KPK Naikkan Status Perkara ke Penyidikan
Plt Deputi Penindakan dan Eksekusi KPK, Asep Guntur Rahayu, menyatakan bahwa berdasarkan kecukupan alat bukti, KPK menaikkan status perkara ini ke tahap penyidikan. “KPK menaikkan perkara ini ke tahap penyidikan dengan menetapkan tiga orang tersangka,” ujar Asep dalam konferensi pers di Gedung KPK, Jakarta Selatan, Kamis (5/2/2026).
Tiga orang yang ditetapkan sebagai tersangka adalah Mulyono (MLY) selaku Kepala KPP Madya Banjarmasin, Dian Jaya Demega (DJD) selaku fiskus yang merupakan anggota tim pemeriksa dari KPP Madya Banjarmasin, dan Venasisus Jenarus Genggor alias Venzo (VNZ) selaku Manajer Keuangan PT BKB (Buana Karya Bhakti).
Penahanan Tersangka
Asep Guntur Rahayu menambahkan bahwa Mulyono dan dua tersangka lainnya akan menjalani penahanan selama 20 hari ke depan. Penahanan dilakukan terhitung sejak 5 hingga 24 Februari 2025. “Selanjutnya melakukan penahanan terhadap para Tersangka untuk 20 hari pertama sejak 5 sampai dengan 24 Februari 2025. Penahanan dilakukan di Rumah Tahanan Negara (Rutan) Cabang Gedung Merah Putih KPK,” jelasnya.

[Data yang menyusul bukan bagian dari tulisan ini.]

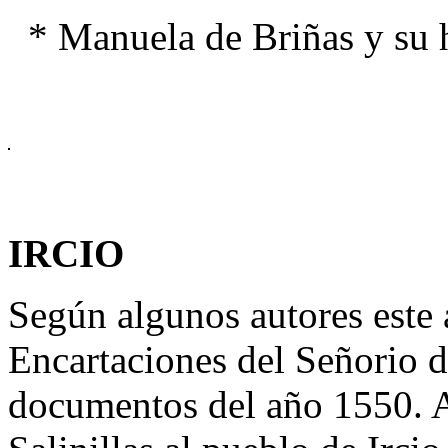
* Manuela de Briñas y su h
IRCIO
Según algunos autores este 
Encartaciones del Señorio d
documentos del año 1550. 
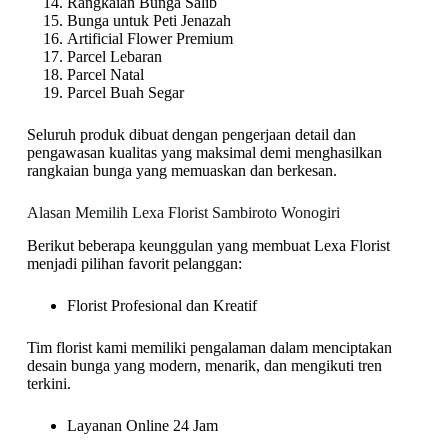
Rangkaian Bunga Salib
Bunga untuk Peti Jenazah
Artificial Flower Premium
Parcel Lebaran
Parcel Natal
Parcel Buah Segar
Seluruh produk dibuat dengan pengerjaan detail dan
pengawasan kualitas yang maksimal demi menghasilkan
rangkaian bunga yang memuaskan dan berkesan.
Alasan Memilih Lexa Florist Sambiroto Wonogiri
Berikut beberapa keunggulan yang membuat Lexa Florist
menjadi pilihan favorit pelanggan:
Florist Profesional dan Kreatif
Tim florist kami memiliki pengalaman dalam menciptakan
desain bunga yang modern, menarik, dan mengikuti tren
terkini.
Layanan Online 24 Jam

OTT yang berujung pada penetapan tersangka ini digelar KPK pada Rabu (4/2/2026). Dalam operasi tersebut, KPK berhasil mengamankan barang bukti berupa uang tunai lebih dari Rp 1 miliar. Kasus ini diduga melibatkan restitusi pajak senilai miliaran rupiah.